Schütz traveled to Germany in 1856 to recruit settlers and assembled a group of 302 persons, about 200 from the Tyrol and 100 from Moselle and Prussia. Among the colonists were two Roman Catholic priests, one of whom was José Egg, a leader among the colonists. Most of the colonists were poor peasants and artisans with large families. The group departed Antwerp on the sailing ship Norton on 26 March 1857 and arrived in the port of Callao, Peru, on 8 August 1857. On arrival Schütz found that the Peruvian government had done little to prepare for the arrival of the colonists and their transportation to Pozuzo. The colonists undertook a difficult journey on foot and mule to reach Pozuzo, starting from the port of Huacho, reaching an elevation of more than 4700 m crossing the Andes, to Cerro de Pasco, onward to Acobamba (Ambo), and, constructing the road en route, to Pozuzo. The town was established in 1859 by 172 of the original 302 colonists who had departed Europe together. Many had deserted en route or had died or been killed during the journey.

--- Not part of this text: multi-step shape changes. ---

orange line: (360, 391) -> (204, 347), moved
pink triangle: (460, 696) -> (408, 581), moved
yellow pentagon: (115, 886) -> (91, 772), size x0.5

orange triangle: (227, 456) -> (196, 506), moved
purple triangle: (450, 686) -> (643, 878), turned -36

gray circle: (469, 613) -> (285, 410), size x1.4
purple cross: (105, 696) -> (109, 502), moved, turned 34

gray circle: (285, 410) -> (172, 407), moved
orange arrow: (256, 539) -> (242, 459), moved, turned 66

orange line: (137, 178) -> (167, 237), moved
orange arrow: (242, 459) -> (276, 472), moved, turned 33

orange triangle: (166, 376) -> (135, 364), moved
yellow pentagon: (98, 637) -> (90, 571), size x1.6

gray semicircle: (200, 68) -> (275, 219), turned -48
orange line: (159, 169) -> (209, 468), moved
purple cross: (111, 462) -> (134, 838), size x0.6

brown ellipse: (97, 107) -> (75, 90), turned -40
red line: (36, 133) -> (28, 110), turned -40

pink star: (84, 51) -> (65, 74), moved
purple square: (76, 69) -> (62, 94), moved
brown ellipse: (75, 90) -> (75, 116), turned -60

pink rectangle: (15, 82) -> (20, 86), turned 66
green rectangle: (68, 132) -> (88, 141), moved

One of the early decisions of the colonists was to separate the land allocated to the Prussians and the Tyroleans. The Prussians settled 5 km south of Pozuzo and established the village of Prusia; the Tyroleans established the village of Pozuzo.

Pozuzo was one of the few German colonies in the Amazon basin of Peru in the 19th century that survived and prospered. By 1889, Pozuzo had a population of 565 persons, nearly all of them farmers. Among a variety of crops grown the most important commercial crops were tobacco, coffee, coca, and rice. In 1891, colonists from Pozuzo founded the town of Oxapampa, which quickly eclipsed Pozuzo in population.

=== 20th century ===
In 1928 the town of Villa Rica was founded, in a coffee growing area. Both Oxapampa and Villa Rica were at a higher elevation and enjoyed a milder climate than Pozuzo.

The Pozuzofest is an Oktoberfest-like celebration held every year.

Pozuzo was isolated from any kind of support for over 100 years from its founding. Until 1975 it was a three-day trek on a muleteer's trail to Huánuco, the nearest medium-sized town. A partly-paved road was built in 1975.

=== 21st century ===
Over the years the Germanic heritage of the people of Pozuzo has become diluted by intermarriage and in-migration from the Andes and the local indigenous people. In 2005, only about 15 percent of the population of about 4,000 in Pozuzo district claimed to have German heritage. In the same year, the first non-Germanic mayor of the town was elected, a man with an Andean heritage.

One resident said in 2023 "Before [the COVID pandemic, which affected Peru severely] we would only receive tourists on special holidays, now we have tourists every day". The annual Pozuzofest attracts hundreds of visitors, some from Peru's capital Lima, 12 hours' drive away, and some from the Austrian Tirol and southern Germany.

== Climate ==

Pozuzo has an Af (tropical with adequate precipitation throughout the year) climate under the Köppen Classification system. Measured by the Trewartha climate classification system the climate is Arbb (tropical, adequate precipitation throughout the year with warm summers and warm winters) Pozuzo's climate is modified by its altitude which results in temperatures several degrees lower year round than the nearby low-elevation tropics. The difference in average temperatures between the warmest and coolest months is only 1.5 degrees C (3 degrees F). The austral winter months of June, July, and August are the driest of the year.